Ana Sayfa
Kavram Arama : THS Google   |   Forum İçi Arama  

Üye İsmi
Şifre

Meslektaşların Soruları Hukukçu meslektaşların hukuki nitelikte sorularını birbirlerine yöneltecekleri mesleki yardımlaşma forumu. SADECE hukuk fakültesi mezunları ile hukuk profesyonellerinin (bilirkişi, icra müdürü vb.) yazışmasına açıktır. [Yeni Soru Sorun]

parselasyon

Yanıt
Konuyu Değerlendirin Konu İçinde Arama Konu Araçları  
Old 17-01-2009, 14:24   #1
av.medinealtintaş

 
Varsayılan parselasyon

Sayın meslektaşlarım,
Müvekkilin annesine ait 2 katlı bir ev..Beledeiye parselasyon yaparak başka bir yer gösteriyor...Ancak parselasyon işleminden yaklaşık 5-6 yıl önce malik olan anne vefat ediyor...Bedediyece bu vefatten bahsedilmeyerek sadece İmar kanununa göre ilan yapılıyor ve kesinleşiyor 1998 yılında...Mirasçıların bu parselasyon işleminden yeni haberleri oluyor...Bu imar düzenlenmesine karşı usulsüz tebliğ veya başka bir nedenle itiraz etmek veya iptal davası açmak mümkün müdür?

Teşekkür ederim..
Old 20-01-2009, 23:00   #2
elitra

 
Varsayılan parselasyon

Alıntı:
Yazan av.medineofli
Sayın meslektaşlarım,
Müvekkilin annesine ait 2 katlı bir ev..Beledeiye parselasyon yaparak başka bir yer gösteriyor...Ancak parselasyon işleminden yaklaşık 5-6 yıl önce malik olan anne vefat ediyor...Bedediyece bu vefatten bahsedilmeyerek sadece İmar kanununa göre ilan yapılıyor ve kesinleşiyor 1998 yılında...Mirasçıların bu parselasyon işleminden yeni haberleri oluyor...Bu imar düzenlenmesine karşı usulsüz tebliğ veya başka bir nedenle itiraz etmek veya iptal davası açmak mümkün müdür?

Teşekkür ederim..

Benzer bir davayı 2006 yılında Samsun İdare Mahkemesi' nde açtım. Dava lehimize neticelendi. Dava dilekçemizde özetle ilanın yeterli olmayıp tebligat gerektiği iddiasında bulunmuştuk. Dava dilekçesini bir firmanın sözleşmeli avukatı olan Fırat bey hazırlamıştı. Ona teşekkür ediyorum ve dava dilekçesinin tamamını ekte gönderiyorum. Başarılar dilerim.
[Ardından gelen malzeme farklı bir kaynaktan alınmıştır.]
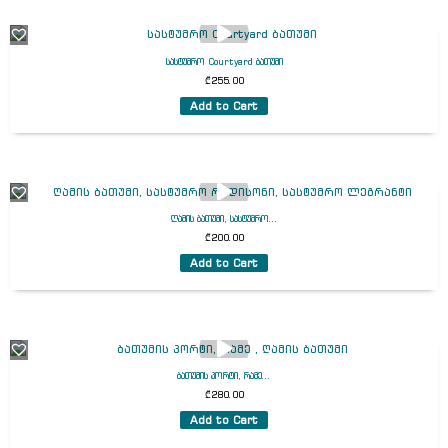
სასტუმრო Courtyard ბათუმი
₾
255.00
Add to Cart
ღამის ბათუმი, სასტუმრო...
₾
200.00
Add to Cart
ბათუმის პორტი, რამე...
₾
280.00
Add to Cart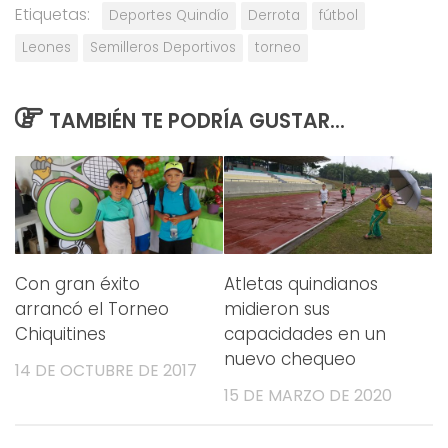
Etiquetas:
Deportes Quindío
Derrota
fútbol
Leones
Semilleros Deportivos
torneo
TAMBIÉN TE PODRÍA GUSTAR...
Con gran éxito
Atletas quindianos
arrancó el Torneo
midieron sus
Chiquitines
capacidades en un
nuevo chequeo
14 DE OCTUBRE DE 2017
15 DE MARZO DE 2020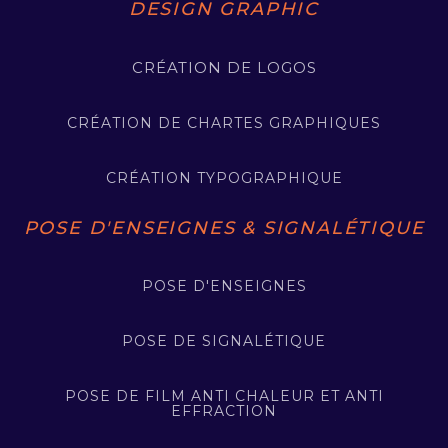
DESIGN GRAPHIC
CRÉATION DE LOGOS
CRÉATION DE CHARTES GRAPHIQUES
CRÉATION TYPOGRAPHIQUE
POSE D'ENSEIGNES & SIGNALÉTIQUE
POSE D'ENSEIGNES
POSE DE SIGNALÉTIQUE
POSE DE FILM ANTI CHALEUR ET ANTI
EFFRACTION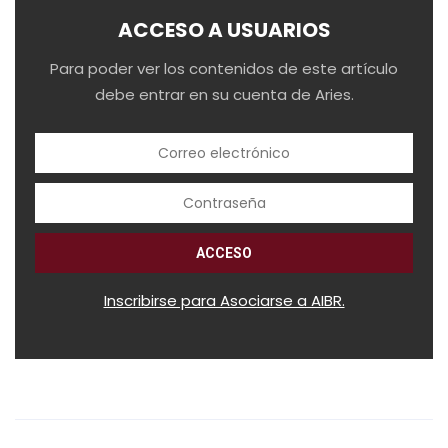
ACCESO A USUARIOS
Para poder ver los contenidos de este artículo
debe entrar en su cuenta de Aries.
Inscribirse para Asociarse a AIBR.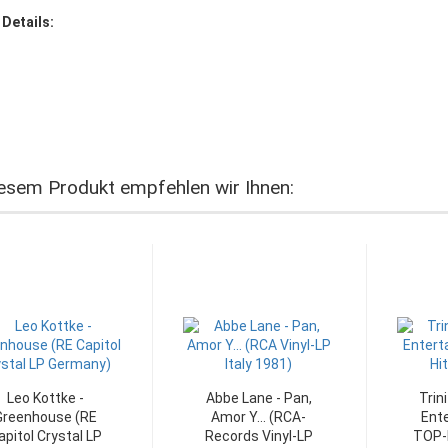
 Details:
esem Produkt empfehlen wir Ihnen:
Leo Kottke -
Abbe Lane - Pan,
Trin
Greenhouse (RE
Amor Y... (RCA-
Ente
apitol Crystal LP
Records Vinyl-LP
TOP-H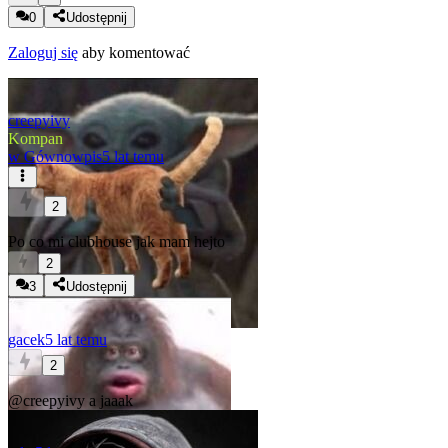
0
Udostępnij
Zaloguj się
aby komentować
creepyivy
Kompan
w
Gównowpis
5 lat temu
2
Po co mi clubhouse jak mam hejto
2
3
Udostępnij
gacek
5 lat temu
2
@creepyivy
a jaaak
SAMSUN İDARE MAHKEMESİ BAŞKANLIĞI’ na




YÜRÜTMENİN DURDURULMASI – DURUŞMA TALEPLİDİR







DAVACI : .................................
VEKİLİ : Av. .....................
...................... SAMSUN

DAVALI : Kurupelit Belediye Başkanlığı
Kurupelit / SAMSUN

TEBLİĞ TARİHİ : 08.10.2004 tarihinde muttali olunmuştur.
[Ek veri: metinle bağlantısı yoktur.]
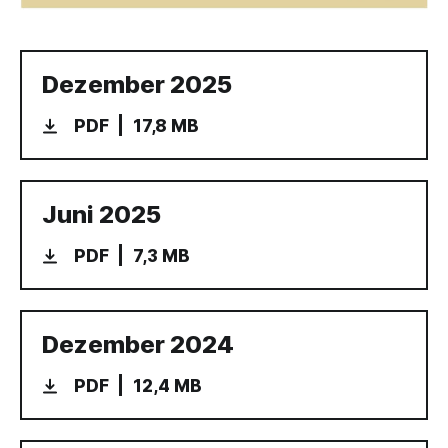
Dezember 2025
PDF
17,8 MB
Juni 2025
PDF
7,3 MB
Dezember 2024
PDF
12,4 MB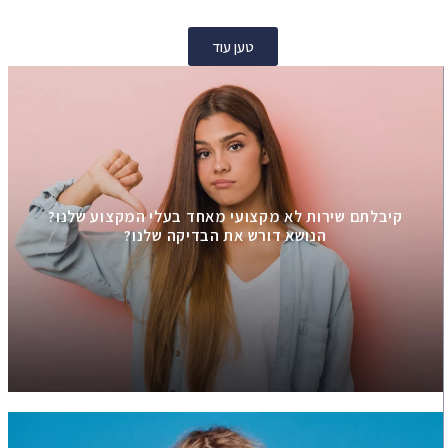
טען עוד
קיבלתם שירות לא מקצועי מאחד בעלי המקצוע שלנו?
הנושא דורש את הבדיקה שלנו?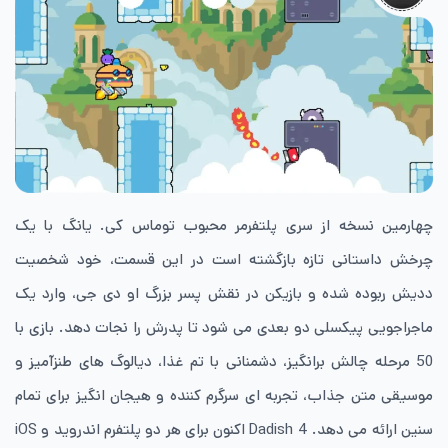
چهارمین نسخه از سری پلتفرمر محبوب توماس کی. یانگ با یک
چرخش داستانی تازه بازگشته است در این قسمت، خود شخصیت
ددیش ربوده شده و بازیکن در نقش پسر بزرگ او دی جی، وارد یک
ماجراجویی پیکسلی دو بعدی می شود تا پدرش را نجات دهد. بازی با
50 مرحله چالش برانگیز، دشمنانی با تم غذا، دیالوگ های طنزآمیز و
موسیقی متن جذاب، تجربه ای سرگرم کننده و هیجان انگیز برای تمام
سنین ارائه می دهد. Dadish 4 اکنون برای هر دو پلتفرم اندروید و iOS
DAVANIN KONUSU : Samsun ili, Merkez ilçesi, Büyükoyumca köyü mevkiinde, tapunun
22H-2-A pafta, 1623 ada, 18 parsel sayısında
22H-2-A pafta, 1623 ada, 17 parsel sayısında
22H-3-D pafta, 1794 ada, 6 parsel sayısında
müvekkilim adına kayıtlı taşınmazları kapsayan alanda, 3194 sayılı İmar Kanunu’ nun 18. maddesi ve 2981/3290 sayılı Yasanın Ek-1 maddesi uyarınca davalı Belediye Encümeni’ nin almış olduğu 05/05/2004 gün ve 65 sayılı kararının iptali ile işlemin açıkça hukuka aykırı olması ve uygulanması halinde müvekkil ve üçüncü şahıslar açısından telafisi mümkün olmayan zararlara neden olacağından cevap süresini de kapsayacak şekilde yürütmenin durdurulması, yargılamanın duruşmalı yapılması istemidir.

OLAYLAR:
Müvekkilim;
01.03.2004 tarihinde Samsun ili, Merkez ilçesi, Büyükoyumca köyü mevkiinde, tapunun 22H-2-A pafta, 1620 ada, 19 parsel sayısında kayıtlı 405.49 m2 yüzölçümlü gayrimenkulun 1601/2400 hissesini
27.02.2004 tarihinde Samsun ili, Merkez ilçesi, Büyükoyumca köyü mevkiinde, tapunun 22H-2-A pafta, 1620 ada, 21 parsel sayısında kayıtlı 390.94 m2 yüzölçümlü gayrimenkulu
27.02.2004 tarihinde Samsun ili, Merkez ilçesi, Büyükoyumca köyü mevkiinde, tapunun 22H-2-A pafta, 1620 ada, 22 parsel sayısında kayıtlı 391.04 m2 yüzölçümlü gayrimenkulu
satın almıştır.
Her üç gayrimenkul ile ilgili yapılan imar uygulaması Kurupelit Belediye Encümeni’ nce 03.12.2003 tarih ve 44 sayılı kararı ile uygun bulunmuş ve Encümen’ in 07.01.2004 tarih ve 01 sayılı kararı ile kesinleşmesinden sonra onaylanarak müvekkile komşu adadan
* 22H-2-A pafta, 1623 ada, 18 parsel sayısında
* 22H-2-A pafta, 1623 ada, 17 parsel sayısında
* 22H-3-D pafta, 1794 ada, 6 parsel sayısında
kayıtlı gayrimenkuller verilerek tapu tescilleri yapılmıştır.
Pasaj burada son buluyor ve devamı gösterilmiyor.